Surpreendentemente, Thévenet continua sendo ignorado no Brasil. Já ocorreram pelo menos cinco congressos internacionais de grande porte dedicados exclusivamente à sua filosofia. Diversas revistas internacionais já editaram números especiais discutindo seus “nove paradoxos”, a sua teoria dos substratos políticos e os seus Gedankenexperimente epistêmicos. Os seus livros já foram traduzidos para o inglês, o alemão, o italiano, o espanhol, o romeno, o húngaro, o chinês e até mesmo para o português de Portugal. Já ocorreram até tentativas de testar algumas das suas hipóteses experimentalmente. O Brasil, porém, parece estar parado no tempo, incapaz de acompanhar os grandes debates internacionais contemporâneos e a nova revolução teórica liderada por Thévenet. 

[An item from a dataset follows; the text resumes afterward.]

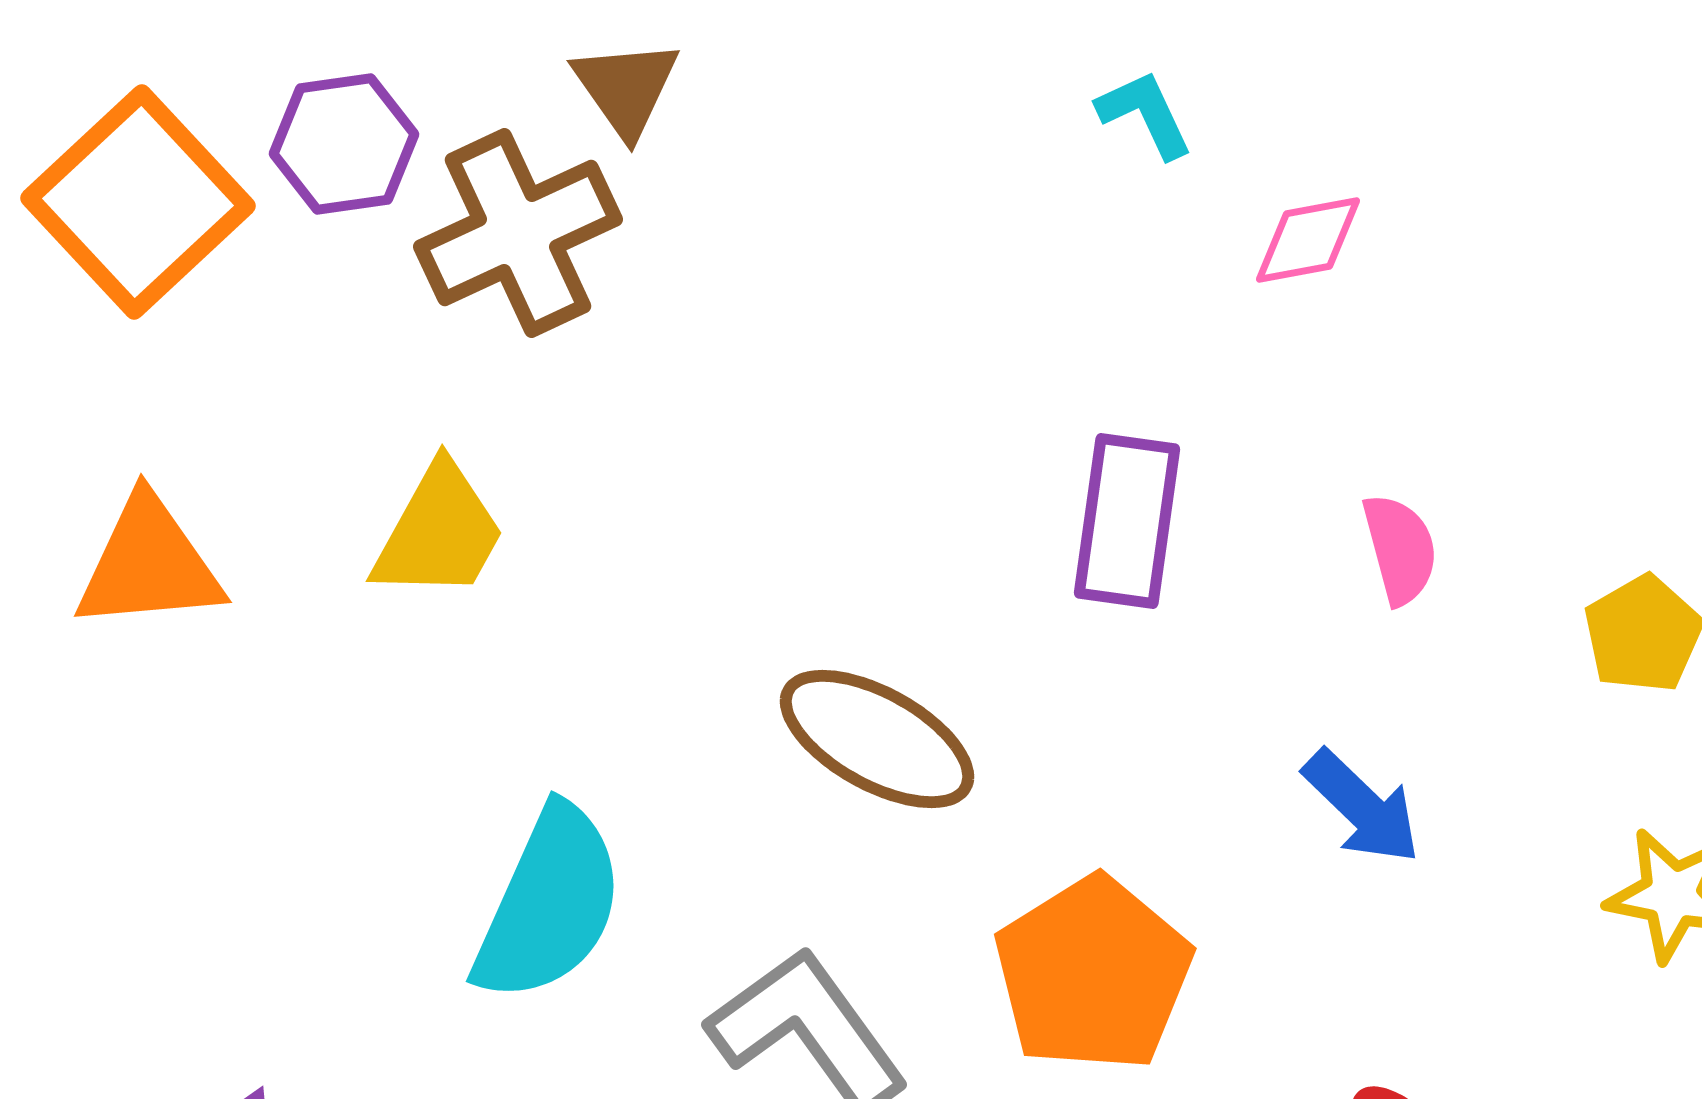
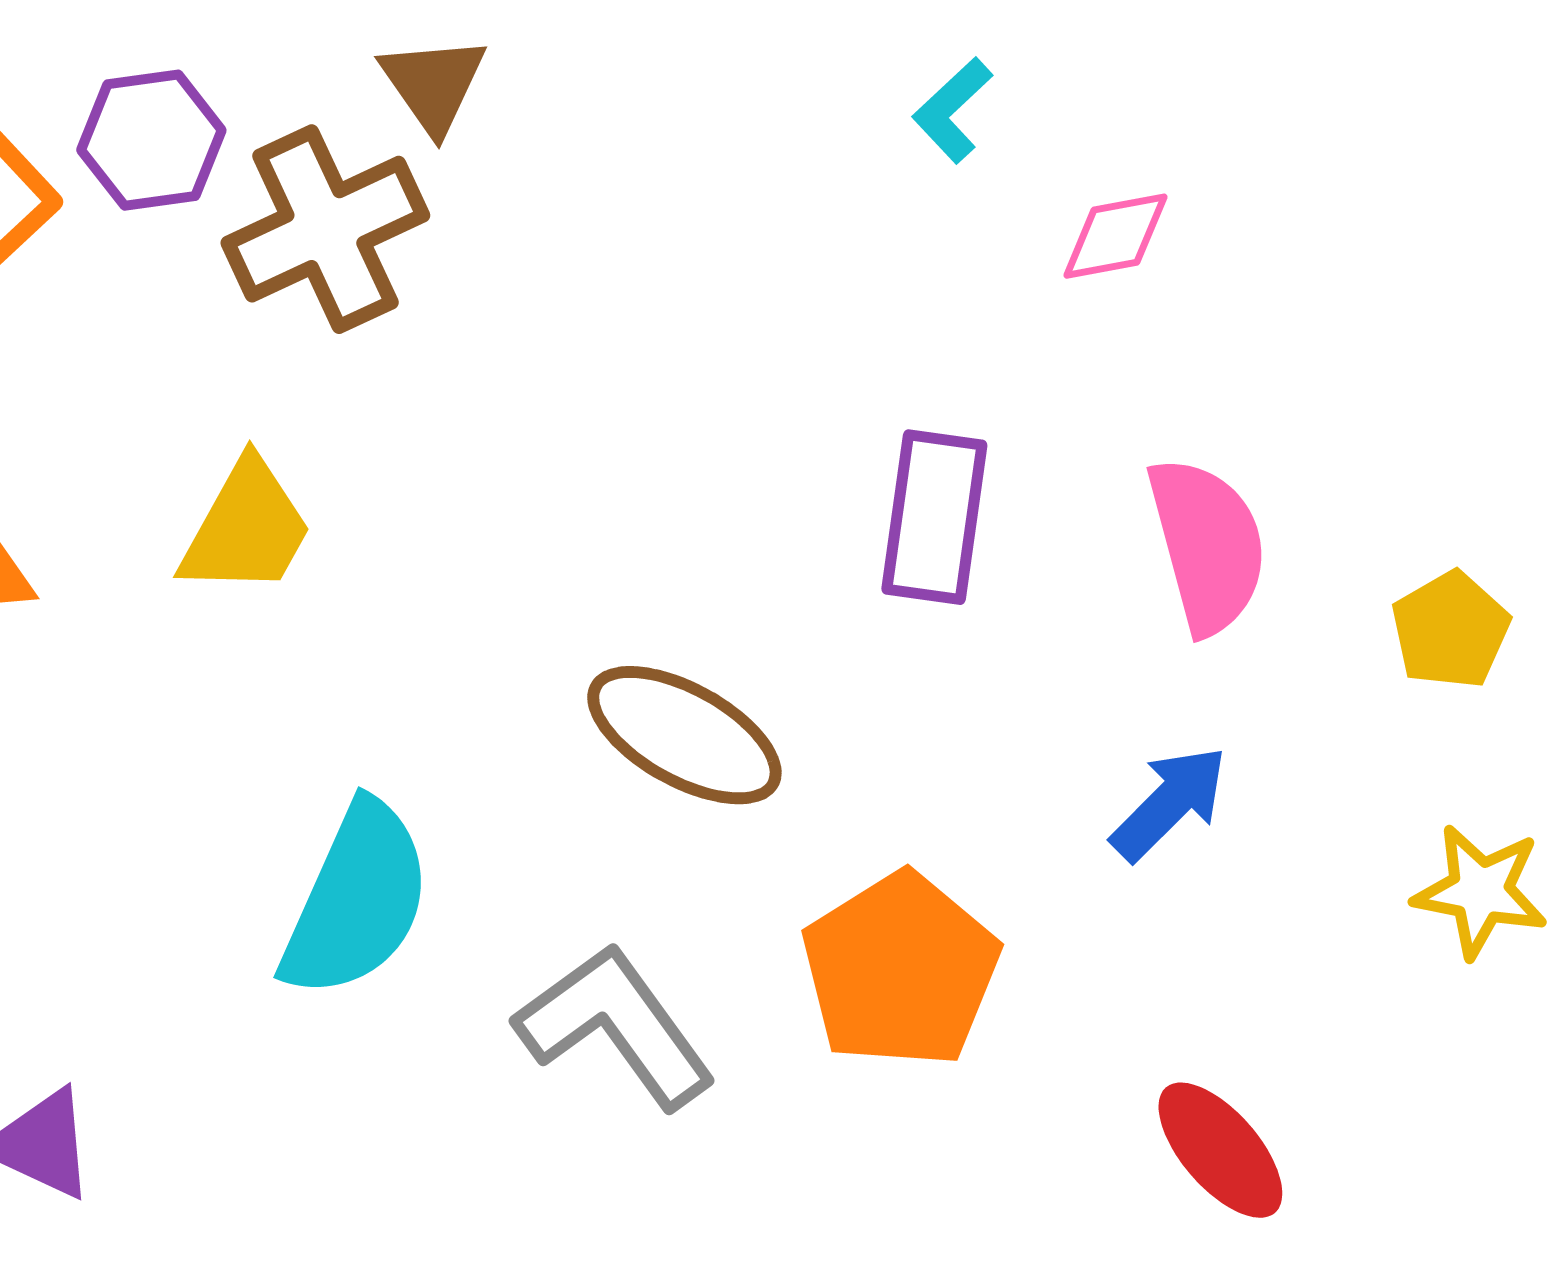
cyan L-shape: (1145, 114) -> (952, 110), turned -108
pink semicircle: (1400, 549) -> (1207, 545), size x1.6
blue arrow: (1362, 807) -> (1169, 803), turned -89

Talvez o mais intrigante dos paradoxos de Thévenet seja o paradoxo nove, que afirma sem rodeios que é impossível ler. A argumentação de Thévenet não é apenas elegante. Ela também é irritantemente convincente. Thévenet está obviamente certo, mas, ao mesmo tempo, ele precisa estar errado. Para complicar ainda mais as coisas, todas tentativas de resolver o enigma proposto por Thévenet até agora só conseguiram confirmá-lo. 

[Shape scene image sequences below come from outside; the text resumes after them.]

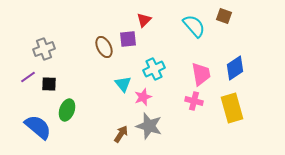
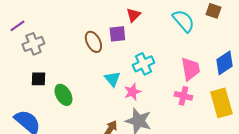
purple line: (28, 77) -> (17, 26), moved
green ellipse: (67, 110) -> (63, 95), moved, turned -50

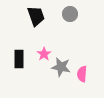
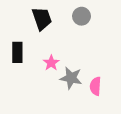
black rectangle: (19, 59) -> (17, 52), moved

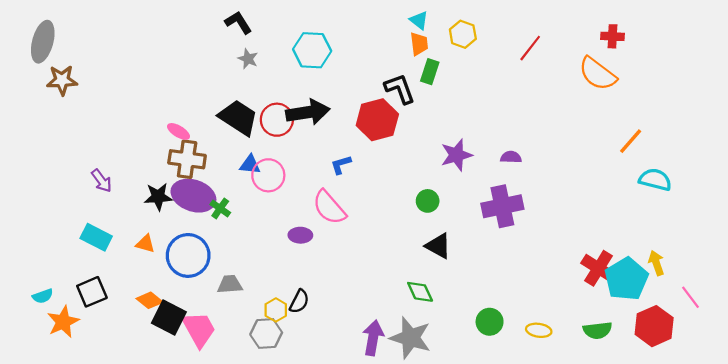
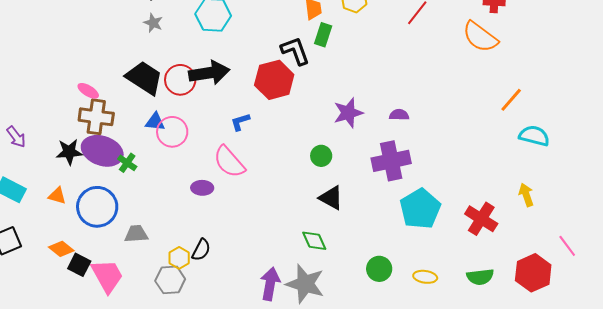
yellow arrow: (656, 263) -> (526, 195), moved
cyan pentagon: (626, 279) -> (420, 209), moved
black square: (169, 317) -> (79, 265), size x0.7

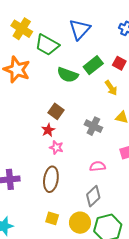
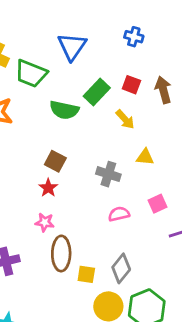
pink star: (56, 147) -> (45, 222), moved
pink semicircle: (98, 166) -> (119, 214), moved
yellow square: (52, 218) -> (86, 274), moved

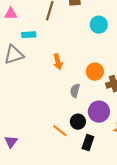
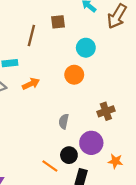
orange arrow: (58, 62) -> (31, 84), moved, turned -98
orange circle: (95, 72) -> (74, 75), moved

Um recente estudo descreve os resultados de um experimento desenhado para testar o primeiro teorema thévetiano da leitura, que, em linhas gerais, afirma que só é possível ler porque é impossível ler. Trata-se provavelmente do melhor ataque já realizado ao paradoxo nove. No entanto, os próprios autores reconhecem ser impossível decidir se realmente conseguiram resolvê-lo ou simplesmente agravá-lo. 

Os leitores e as leitoras podem argumentar: “Se a tese thévenetiana de que ‘É impossível ler’ fosse verdadeira, então seria impossível lê-la. Mas ela está sendo debatida, o que significa que ela foi lida. E se ela foi lida, então é possível ler”. O problema, porém, é que o filósofo Marc Thévenet jamais escreveu que “É impossível ler”. Por uma razão muito simples. Ele nunca escreveu nada. E nunca escreveu nada porque ele não existe. 

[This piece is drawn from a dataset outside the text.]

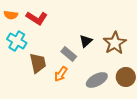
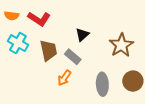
black triangle: (86, 41) -> (82, 35), moved
brown trapezoid: (38, 63) -> (49, 50), moved
gray ellipse: (97, 80) -> (102, 84), turned -65

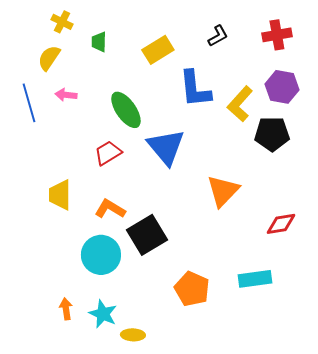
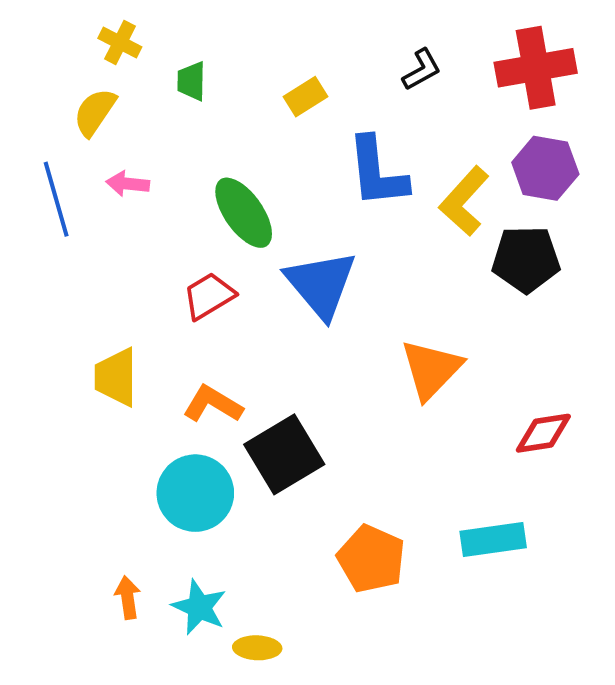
red cross: (277, 35) -> (536, 68), size x1.4
yellow rectangle: (158, 50) -> (306, 97), size x0.7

Marc Thévenet é um autor fictício. Ele só existe enquanto nome e símbolo de prestígio. Ele não é um pensador francês, ele é uma isca projetada para fisgar a valorização inconsciente e involuntária da produção intelectual vertida pelo norte atlântico. Marc Thévenet é parte de uma engenhosa peça pregada contra a suposta imparcialidade da filosofia acadêmica. Ele não é um filósofo, ele é parte de um experimento filosófico

O experimento é descrito em um recente artigo publicado na revista Metaphilosophy. O objetivo do estudo foi testar a imparcialidade de julgamento da comunidade acadêmica. Os resultados não deixam muita margem para a dúvida. Não temos a pretensão de detalhar toda pesquisa aqui, mas destacamos o seguinte achado: o mesmo texto foi melhor avaliado quando assinado por Marc Thévenet do que quando assinado por Marcos Teixeira (como se pode ver pelo gráfico).






Faça um breve experimento. Caso você tenha acreditado, mesmo que por um breve momento, na existência de Marc Thévenet, que tal realizar um movimento de introspecção e tentar responder algumas perguntas? Você sentiu curiosidade em relação ao pensamento de Marc Thévenet? Você sentiu vontade de ler seus escritos? Você sentiu necessidade de se familiarizar com sua obra? A reação de interesse diante de um novo autor francês não constitui uma novidade. Ela é a reação esperada. 

A questão verdadeiramente perturbadora é a seguinte. E se o autor não fosse francês e sim brasileiro? E se você tivesse se deparado não com o nome Marc Thévenet, mas com o nome Marcos Teixeira? Você teria sentido a mesmo nível de curiosidade? Você teria sentido vontade de lê-lo? Você teria sentido o dever de se familiarizar com seu pensamento? Quando você observa suas próprias reações interiores, você se descobre usando dois pesos e duas medidas?